MEMORY 4.0 - AN ONLINE EDUCATIONAL TOOL
FOR INTERNATIONAL
YOUTH GROUPS
The project is primarily aimed at teachers and educators who have visited the Memorial with their students. The lesson plans prepared for them are based on various sources. Their analysis provides a basis for reflecting on the persecution and discrimination people encounter.
‘Our package can be used both to complement a visit to the former camp site and as the basis for a self-study lesson on persecution in Nazi Germany and the history of Auschwitz. Additionally, the format of the materials makes them suitable for use with other groups, and their online availability also provides an opportunity for self-education,’ said Andrzej Kacorzyk, director of the ICEAH.
The package consists of six related lessons.

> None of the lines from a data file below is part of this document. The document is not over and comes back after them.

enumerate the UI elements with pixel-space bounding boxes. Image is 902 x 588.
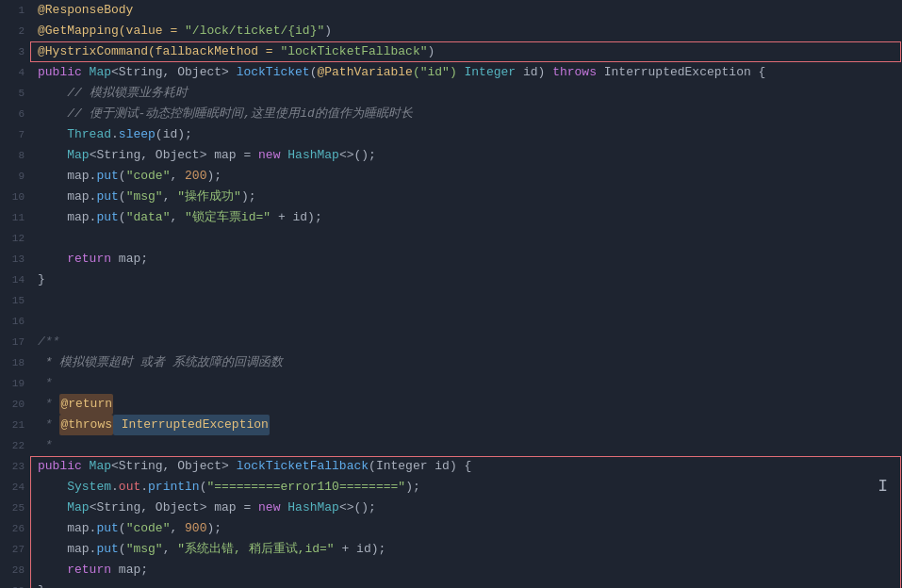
token: map. [38,539,96,560]
token [38,124,67,145]
token: put [96,187,118,207]
token: <String, Object> map = [90,498,258,518]
token: ) [427,41,435,62]
token: sleep [119,124,156,145]
code-line: return map; [38,249,902,270]
line-number: 9 [18,166,25,187]
token: map. [38,518,96,539]
token: , [170,518,185,539]
line-number: 23 [12,456,25,477]
token: } [38,580,45,588]
token: ("id") [413,62,465,83]
code-line: * [38,373,902,394]
token: <String, Object> [111,456,237,477]
token: , [170,207,185,228]
token: InterruptedException { [597,62,765,83]
token: @GetMapping(value = [38,21,185,41]
token: Map [67,498,89,518]
line-number: 6 [18,104,25,124]
token: Map [67,145,89,166]
token: . [111,124,119,145]
token: * [38,435,53,456]
token: Thread [67,124,111,145]
token: 200 [185,166,206,187]
token: put [96,166,118,187]
token: , [163,187,178,207]
code-line [38,311,902,332]
line-number: 20 [12,394,25,415]
token: <>(); [339,145,376,166]
token: ); [241,187,256,207]
token: map. [38,187,96,207]
token: "code" [126,166,171,187]
line-number: 22 [12,435,25,456]
token: public [38,62,90,83]
token: . [140,477,148,498]
token: } [38,270,45,290]
token: ); [206,518,221,539]
line-number: 7 [18,124,25,145]
code-line: @HystrixCommand(fallbackMethod = "lockTi… [38,41,902,62]
code-line: @ResponseBody [38,0,902,21]
line-number: 18 [12,352,25,373]
line-number: 19 [12,373,25,394]
line-number: 1 [18,0,25,21]
token: + id); [335,539,386,560]
code-line [38,228,902,249]
token: @PathVariable [317,62,412,83]
line-number: 14 [12,270,25,290]
token: ( [119,187,126,207]
token: , [163,539,178,560]
token: @ResponseBody [38,0,133,21]
code-line: * 模拟锁票超时 或者 系统故障的回调函数 [38,352,902,373]
token: Map [90,62,111,83]
line-number: 27 [12,539,25,560]
token: @throws [59,415,113,435]
code-line: public Map<String, Object> lockTicket(@P… [38,62,902,83]
token: "msg" [126,539,163,560]
token: map; [111,560,148,580]
line-number: 29 [12,580,25,588]
token: "=========error110========" [206,477,405,498]
token: "code" [126,518,171,539]
token [280,498,287,518]
token [38,498,67,518]
token: InterruptedException [113,415,270,435]
token: Map [90,456,111,477]
token: return [67,249,111,270]
token: id) [516,62,552,83]
token: ( [310,62,318,83]
token [38,145,67,166]
code-editor: ◄ ◄ 123456789101112131415161718192021222… [0,0,902,588]
token: ( [119,539,126,560]
line-number: 5 [18,83,25,104]
code-line: map.put("code", 200); [38,166,902,187]
token: new [258,498,280,518]
token: "系统出错, 稍后重试,id=" [177,539,334,560]
code-line: } [38,580,902,588]
token [38,560,67,580]
token: ( [119,166,126,187]
token: map. [38,207,96,228]
token: put [96,518,118,539]
token: map. [38,166,96,187]
token: ( [119,518,126,539]
line-number: 8 [18,145,25,166]
token: + id); [271,207,322,228]
text-cursor: I [877,477,888,496]
token: "操作成功" [177,187,241,207]
line-number: 16 [12,311,25,332]
line-number: 11 [12,207,25,228]
code-line: @GetMapping(value = "/lock/ticket/{id}") [38,21,902,41]
code-line: map.put("data", "锁定车票id=" + id); [38,207,902,228]
code-line: * [38,435,902,456]
token [38,477,67,498]
line-number: 10 [12,187,25,207]
line-number: 26 [12,518,25,539]
token: lockTicketFallback [237,456,369,477]
token: System [67,477,111,498]
token: public [38,456,90,477]
line-number: 13 [12,249,25,270]
code-line: System.out.println("=========error110===… [38,477,902,498]
token: <String, Object> [111,62,237,83]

They comprise the following: an introduction; persecution of Poles and people of other nationalities as political prisoners; racial persecution of Jews, racial persecution of Sinti and Roma; other types of persecution, and a summary.
‘The lessons include scenarios and exercises using working methods such as brainstorming, group work, analysis of source material, and project method work. Each lesson is accompanied by a guide for the educator, including assumptions, objectives, workflow and content and didactic recommendations. The package structure allows it to be implemented as a whole or to use individual lessons to complement other activities,’ said Nataliia Tkachenko, ICEAH, co-author of the package.
In each lesson, personal documents of prisoners produced by the camp administration are juxtaposed with excerpts from the accounts of Survivors who recount their personal experiences. The stories were chosen to show the broadest possible variety of camp experiences. The sources are supplemented by historical descriptions prepared based on studies by historians of the Auschwitz Memorial and other researchers.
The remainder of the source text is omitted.